Alors que l’établissement est en déficit chronique, le Comité de gestion s’est opposé à la nomination d’une nouvelle administratrice financière nommée par l’AEFE. Pourtant, ce principe avait été acté en 2018 lorsque l’AEFE avait dû renflouer les caisses en urgence après une décennie de mauvaise gestion. Mais les nouveaux enjeux légaux dans l’Émirat poussent les parents à vouloir reprendre la main afin d’éviter qu’un cumul de déficits, dont ils seront responsables in fine, se constitue. Une position que conteste évidemment l’AEFE.
Pour d’autres parents, dont certains membres du Conseil d’établissement (CDG+élus+AEFE+corps professoral+associations tierces de parents d’élèves), c’est le signal pour la nomination de professionnels pour la gestion de la nouvelle association qui a dû être constituée pour répondre aux exigences de la loi des émirats. Ils désirent ainsi qu’un professionnel RH avec des formations pédagogiques françaises, qu’un comptable et qu’un secrétaire de l’association soient recrutés au moins pour le début de la mise en place de cette nouvelle structure.

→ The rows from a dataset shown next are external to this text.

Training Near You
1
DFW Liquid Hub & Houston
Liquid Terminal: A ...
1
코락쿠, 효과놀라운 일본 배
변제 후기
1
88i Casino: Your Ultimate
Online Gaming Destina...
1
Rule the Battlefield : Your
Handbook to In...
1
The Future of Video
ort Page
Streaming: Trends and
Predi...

Lycée Charles-de-Gaulle à Londres (Royaume-Uni)
Ce fut un coup dur pour le prestigieux établissement français. À Londres, le lycée Charles-de-Gaulle a reçu la pire note de l’inspection scolaire britannique, l’Ofsted, comme nous vous l’indiquions en mars de cette année.
De quoi refroidir les parents d’élèves, qui engagent des frais de scolarité de 10.000 euros par an. L’Ofsted a rendu son rapport de 15 pages en janvier dernier. L’évaluation, elle, date de novembre dernier. La note attribuée au lycée français de Londres est«inadéquate». C’est la pire appréciation parmi les trois autres proposées dans l’évaluation de l’Ofsted. Au total, 3450 élèves âgés de 3 à 18 ans sont inscrits au lycée Charles-de-Gaulle, qui dépend de l’AEFE, l’agence pour l’enseignement français à l’étranger.
Si le rapport souligne l’excellence académique du lycée, il pointe toutefois du doigt des problèmes de méthodologie : «Ce que les élèves apprennent et le calendrier des apprentissages ne sont pas clairement définis. Cela ne répond pas aux normes des écoles indépendantes», note l’inspection.
Le rapport soulève aussi des dysfonctionnements à propos de la sécurité et du bien-être des élèves: «Les responsables [du lycée] n’ont pas reçu une formation suffisante pour les aider à comprendre leur rôle dans la protection de l’enfance», «Ils n’identifient pas et ne gèrent pas bien les risques. La tenue des dossiers est mauvaise». «Les élèves ne sont pas en sécurité», complète le rapport.